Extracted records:
------------------------------------------------------------------------

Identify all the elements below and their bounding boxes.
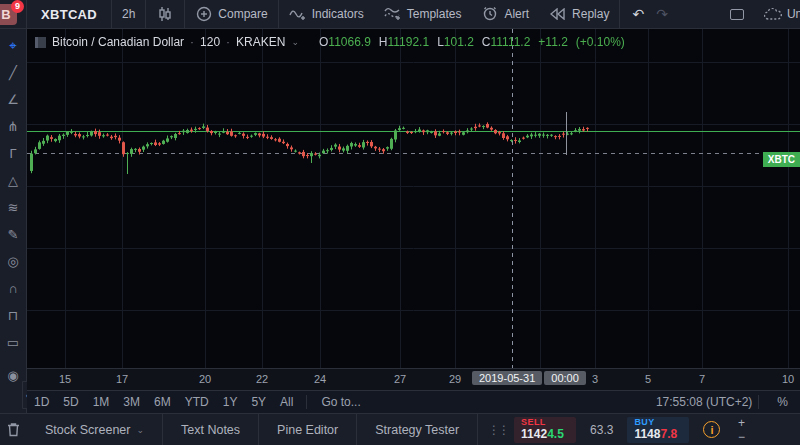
top-toolbar: B 9 XBTCAD 2h Compare Indicators bbox=[0, 0, 800, 29]
indicators-button[interactable]: Indicators bbox=[279, 0, 374, 29]
templates-icon bbox=[384, 5, 402, 23]
app-logo[interactable]: B 9 bbox=[0, 0, 26, 29]
time-tick: 29 bbox=[449, 373, 461, 385]
magnet-icon[interactable]: ∩ bbox=[3, 279, 23, 298]
crosshair-time: 00:00 bbox=[544, 371, 586, 385]
lock-all-icon[interactable]: ⊓ bbox=[3, 306, 23, 325]
tab-pine-editor[interactable]: Pine Editor bbox=[258, 414, 356, 445]
range-button-all[interactable]: All bbox=[273, 391, 300, 414]
legend-chevron-icon[interactable]: ⌄ bbox=[291, 37, 299, 47]
compare-icon bbox=[195, 5, 213, 23]
buy-button[interactable]: BUY 11487.8 bbox=[627, 417, 689, 443]
percent-scale-button[interactable]: % bbox=[765, 395, 800, 409]
time-tick: 17 bbox=[116, 373, 128, 385]
open-value: 11066.9 bbox=[328, 35, 371, 49]
chart-pane[interactable]: Bitcoin / Canadian Dollar · 120 · KRAKEN… bbox=[27, 29, 800, 368]
crosshair-icon[interactable]: ⌖ bbox=[3, 36, 23, 55]
legend-exchange[interactable]: KRAKEN bbox=[236, 35, 285, 49]
tab-stock-screener[interactable]: Stock Screener⌄ bbox=[27, 414, 162, 445]
trash-icon[interactable] bbox=[0, 422, 27, 437]
brush-icon[interactable]: ✎ bbox=[3, 225, 23, 244]
range-button-5d[interactable]: 5D bbox=[56, 391, 85, 414]
time-tick: 15 bbox=[59, 373, 71, 385]
time-tick: 27 bbox=[394, 373, 406, 385]
trend-line-icon[interactable]: ╱ bbox=[3, 63, 23, 82]
drawing-toolbar: ⌖╱∠⋔Γ△≋✎◎∩⊓▭ ◉ ‹ bbox=[0, 29, 27, 413]
time-tick: 5 bbox=[645, 373, 651, 385]
time-tick: 24 bbox=[314, 373, 326, 385]
crosshair-date: 2019-05-31 bbox=[472, 371, 542, 385]
hide-all-eye-icon[interactable]: ◉ bbox=[3, 366, 23, 385]
layout-icon bbox=[730, 9, 744, 20]
measure-icon[interactable]: ▭ bbox=[3, 333, 23, 352]
candles-icon bbox=[156, 5, 174, 23]
quantity-decrease-button[interactable]: − bbox=[732, 430, 750, 444]
high-value: 11192.1 bbox=[388, 35, 430, 49]
notification-badge: 9 bbox=[11, 0, 24, 13]
range-button-1y[interactable]: 1Y bbox=[216, 391, 245, 414]
compare-button[interactable]: Compare bbox=[185, 0, 277, 29]
chevron-down-icon: ⌄ bbox=[136, 425, 144, 435]
time-axis[interactable]: 1517202224272935710 2019-05-31 00:00 bbox=[27, 368, 800, 390]
replay-button[interactable]: Replay bbox=[539, 0, 619, 29]
close-value: 11111.2 bbox=[491, 35, 531, 49]
sell-button[interactable]: SELL 11424.5 bbox=[514, 417, 576, 443]
bottom-panel: Stock Screener⌄Text NotesPine EditorStra… bbox=[0, 413, 800, 445]
spread-value: 63.3 bbox=[576, 423, 627, 437]
buy-price: 11487.8 bbox=[634, 428, 681, 441]
time-tick: 10 bbox=[782, 373, 794, 385]
legend-interval[interactable]: 120 bbox=[200, 35, 220, 49]
cloud-icon bbox=[764, 5, 782, 23]
range-button-6m[interactable]: 6M bbox=[147, 391, 178, 414]
replay-icon bbox=[549, 5, 567, 23]
time-tick: 20 bbox=[199, 373, 211, 385]
legend-title[interactable]: Bitcoin / Canadian Dollar bbox=[52, 35, 184, 49]
range-toolbar: 1D5D1M3M6MYTD1Y5YAll Go to... 17:55:08 (… bbox=[27, 390, 800, 413]
range-button-1d[interactable]: 1D bbox=[27, 391, 56, 414]
cloud-layout-button[interactable]: Unnamed ⌄ bbox=[754, 0, 800, 29]
chart-legend: Bitcoin / Canadian Dollar · 120 · KRAKEN… bbox=[35, 35, 625, 49]
sell-price: 11424.5 bbox=[521, 428, 568, 441]
low-value: 101.2 bbox=[444, 35, 474, 49]
zoom-tool-icon[interactable]: ◎ bbox=[3, 252, 23, 271]
undo-button[interactable]: ↶ bbox=[632, 6, 644, 22]
time-tick: 3 bbox=[592, 373, 598, 385]
range-button-3m[interactable]: 3M bbox=[116, 391, 147, 414]
pitchfork-icon[interactable]: ⋔ bbox=[3, 117, 23, 136]
symbol-button[interactable]: XBTCAD bbox=[27, 0, 111, 29]
range-button-5y[interactable]: 5Y bbox=[244, 391, 273, 414]
tab-strategy-tester[interactable]: Strategy Tester bbox=[356, 414, 477, 445]
panel-drag-handle[interactable]: ⋮⋮ bbox=[478, 423, 514, 437]
interval-button[interactable]: 2h bbox=[112, 0, 145, 29]
symbol-marker-icon bbox=[35, 37, 46, 48]
gann-icon[interactable]: Γ bbox=[3, 144, 23, 163]
change-percent: (+0.10%) bbox=[576, 35, 625, 49]
candlestick-chart[interactable] bbox=[27, 29, 800, 368]
select-layout-button[interactable] bbox=[720, 0, 754, 29]
crosshair-date-label: 2019-05-31 00:00 bbox=[472, 371, 586, 385]
chart-style-button[interactable] bbox=[146, 0, 184, 29]
range-button-ytd[interactable]: YTD bbox=[178, 391, 216, 414]
quantity-increase-button[interactable]: + bbox=[732, 416, 750, 430]
goto-button[interactable]: Go to... bbox=[313, 395, 368, 409]
tradingview-app: B 9 XBTCAD 2h Compare Indicators bbox=[0, 0, 800, 445]
indicators-icon bbox=[289, 5, 307, 23]
ohlc-values: O11066.9 H11192.1 L101.2 C11111.2 +11.2 … bbox=[319, 35, 625, 49]
templates-button[interactable]: Templates bbox=[374, 0, 472, 29]
change-value: +11.2 bbox=[538, 35, 567, 49]
time-tick: 22 bbox=[256, 373, 268, 385]
shapes-icon[interactable]: △ bbox=[3, 171, 23, 190]
alert-button[interactable]: Alert bbox=[471, 0, 539, 29]
alert-clock-icon bbox=[481, 5, 499, 23]
fib-retracement-icon[interactable]: ∠ bbox=[3, 90, 23, 109]
clock-display[interactable]: 17:55:08 (UTC+2) bbox=[656, 395, 752, 409]
time-tick: 7 bbox=[699, 373, 705, 385]
tab-text-notes[interactable]: Text Notes bbox=[162, 414, 258, 445]
range-button-1m[interactable]: 1M bbox=[86, 391, 117, 414]
info-icon[interactable]: i bbox=[703, 421, 720, 438]
current-price-label: XBTC bbox=[763, 152, 800, 167]
patterns-icon[interactable]: ≋ bbox=[3, 198, 23, 217]
redo-button[interactable]: ↷ bbox=[656, 6, 668, 22]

------------------------------------------------------------------------

## WHAT IS NEEDED
Take the data above and repeat it exactly, leaving each picture out.

## SOLUTION FOR THIS PROBLEM
Identify all the elements below and their bounding boxes.
top-toolbar: B 9 XBTCAD 2h Compare Indicators bbox=[0, 0, 800, 29]
indicators-button[interactable]: Indicators bbox=[279, 0, 374, 29]
templates-icon bbox=[384, 5, 402, 23]
app-logo[interactable]: B 9 bbox=[0, 0, 26, 29]
time-tick: 29 bbox=[449, 373, 461, 385]
magnet-icon[interactable]: ∩ bbox=[3, 279, 23, 298]
crosshair-time: 00:00 bbox=[544, 371, 586, 385]
lock-all-icon[interactable]: ⊓ bbox=[3, 306, 23, 325]
tab-pine-editor[interactable]: Pine Editor bbox=[258, 414, 356, 445]
range-button-all[interactable]: All bbox=[273, 391, 300, 414]
legend-chevron-icon[interactable]: ⌄ bbox=[291, 37, 299, 47]
compare-icon bbox=[195, 5, 213, 23]
buy-button[interactable]: BUY 11487.8 bbox=[627, 417, 689, 443]
percent-scale-button[interactable]: % bbox=[765, 395, 800, 409]
time-tick: 17 bbox=[116, 373, 128, 385]
open-value: 11066.9 bbox=[328, 35, 371, 49]
chart-pane[interactable]: Bitcoin / Canadian Dollar · 120 · KRAKEN… bbox=[27, 29, 800, 368]
crosshair-icon[interactable]: ⌖ bbox=[3, 36, 23, 55]
legend-exchange[interactable]: KRAKEN bbox=[236, 35, 285, 49]
tab-stock-screener[interactable]: Stock Screener⌄ bbox=[27, 414, 162, 445]
trash-icon[interactable] bbox=[0, 422, 27, 437]
brush-icon[interactable]: ✎ bbox=[3, 225, 23, 244]
range-button-5d[interactable]: 5D bbox=[56, 391, 85, 414]
time-tick: 15 bbox=[59, 373, 71, 385]
time-tick: 27 bbox=[394, 373, 406, 385]
trend-line-icon[interactable]: ╱ bbox=[3, 63, 23, 82]
drawing-toolbar: ⌖╱∠⋔Γ△≋✎◎∩⊓▭ ◉ ‹ bbox=[0, 29, 27, 413]
time-tick: 5 bbox=[645, 373, 651, 385]
time-tick: 24 bbox=[314, 373, 326, 385]
crosshair-date: 2019-05-31 bbox=[472, 371, 542, 385]
hide-all-eye-icon[interactable]: ◉ bbox=[3, 366, 23, 385]
layout-icon bbox=[730, 9, 744, 20]
measure-icon[interactable]: ▭ bbox=[3, 333, 23, 352]
candles-icon bbox=[156, 5, 174, 23]
quantity-decrease-button[interactable]: − bbox=[732, 430, 750, 444]
high-value: 11192.1 bbox=[388, 35, 430, 49]
notification-badge: 9 bbox=[11, 0, 24, 13]
range-button-1y[interactable]: 1Y bbox=[216, 391, 245, 414]
compare-button[interactable]: Compare bbox=[185, 0, 277, 29]
chevron-down-icon: ⌄ bbox=[136, 425, 144, 435]
time-axis[interactable]: 1517202224272935710 2019-05-31 00:00 bbox=[27, 368, 800, 390]
replay-button[interactable]: Replay bbox=[539, 0, 619, 29]
close-value: 11111.2 bbox=[491, 35, 531, 49]
sell-button[interactable]: SELL 11424.5 bbox=[514, 417, 576, 443]
bottom-panel: Stock Screener⌄Text NotesPine EditorStra… bbox=[0, 413, 800, 445]
spread-value: 63.3 bbox=[576, 423, 627, 437]
buy-price: 11487.8 bbox=[634, 428, 681, 441]
time-tick: 10 bbox=[782, 373, 794, 385]
legend-interval[interactable]: 120 bbox=[200, 35, 220, 49]
cloud-icon bbox=[764, 5, 782, 23]
range-button-6m[interactable]: 6M bbox=[147, 391, 178, 414]
replay-icon bbox=[549, 5, 567, 23]
time-tick: 20 bbox=[199, 373, 211, 385]
legend-title[interactable]: Bitcoin / Canadian Dollar bbox=[52, 35, 184, 49]
range-toolbar: 1D5D1M3M6MYTD1Y5YAll Go to... 17:55:08 (… bbox=[27, 390, 800, 413]
range-button-1d[interactable]: 1D bbox=[27, 391, 56, 414]
cloud-layout-button[interactable]: Unnamed ⌄ bbox=[754, 0, 800, 29]
chart-legend: Bitcoin / Canadian Dollar · 120 · KRAKEN… bbox=[35, 35, 625, 49]
sell-price: 11424.5 bbox=[521, 428, 568, 441]
low-value: 101.2 bbox=[444, 35, 474, 49]
zoom-tool-icon[interactable]: ◎ bbox=[3, 252, 23, 271]
undo-button[interactable]: ↶ bbox=[632, 6, 644, 22]
time-tick: 3 bbox=[592, 373, 598, 385]
range-button-3m[interactable]: 3M bbox=[116, 391, 147, 414]
pitchfork-icon[interactable]: ⋔ bbox=[3, 117, 23, 136]
symbol-button[interactable]: XBTCAD bbox=[27, 0, 111, 29]
range-button-5y[interactable]: 5Y bbox=[244, 391, 273, 414]
tab-strategy-tester[interactable]: Strategy Tester bbox=[356, 414, 477, 445]
panel-drag-handle[interactable]: ⋮⋮ bbox=[478, 423, 514, 437]
interval-button[interactable]: 2h bbox=[112, 0, 145, 29]
symbol-marker-icon bbox=[35, 37, 46, 48]
gann-icon[interactable]: Γ bbox=[3, 144, 23, 163]
change-percent: (+0.10%) bbox=[576, 35, 625, 49]
candlestick-chart[interactable] bbox=[27, 29, 800, 368]
select-layout-button[interactable] bbox=[720, 0, 754, 29]
crosshair-date-label: 2019-05-31 00:00 bbox=[472, 371, 586, 385]
chart-style-button[interactable] bbox=[146, 0, 184, 29]
range-button-ytd[interactable]: YTD bbox=[178, 391, 216, 414]
quantity-increase-button[interactable]: + bbox=[732, 416, 750, 430]
goto-button[interactable]: Go to... bbox=[313, 395, 368, 409]
tradingview-app: B 9 XBTCAD 2h Compare Indicators bbox=[0, 0, 800, 445]
indicators-icon bbox=[289, 5, 307, 23]
ohlc-values: O11066.9 H11192.1 L101.2 C11111.2 +11.2 … bbox=[319, 35, 625, 49]
templates-button[interactable]: Templates bbox=[374, 0, 472, 29]
change-value: +11.2 bbox=[538, 35, 567, 49]
time-tick: 22 bbox=[256, 373, 268, 385]
shapes-icon[interactable]: △ bbox=[3, 171, 23, 190]
alert-button[interactable]: Alert bbox=[471, 0, 539, 29]
alert-clock-icon bbox=[481, 5, 499, 23]
fib-retracement-icon[interactable]: ∠ bbox=[3, 90, 23, 109]
clock-display[interactable]: 17:55:08 (UTC+2) bbox=[656, 395, 752, 409]
time-tick: 7 bbox=[699, 373, 705, 385]
tab-text-notes[interactable]: Text Notes bbox=[162, 414, 258, 445]
range-button-1m[interactable]: 1M bbox=[86, 391, 117, 414]
info-icon[interactable]: i bbox=[703, 421, 720, 438]
current-price-label: XBTC bbox=[763, 152, 800, 167]
patterns-icon[interactable]: ≋ bbox=[3, 198, 23, 217]
redo-button[interactable]: ↷ bbox=[656, 6, 668, 22]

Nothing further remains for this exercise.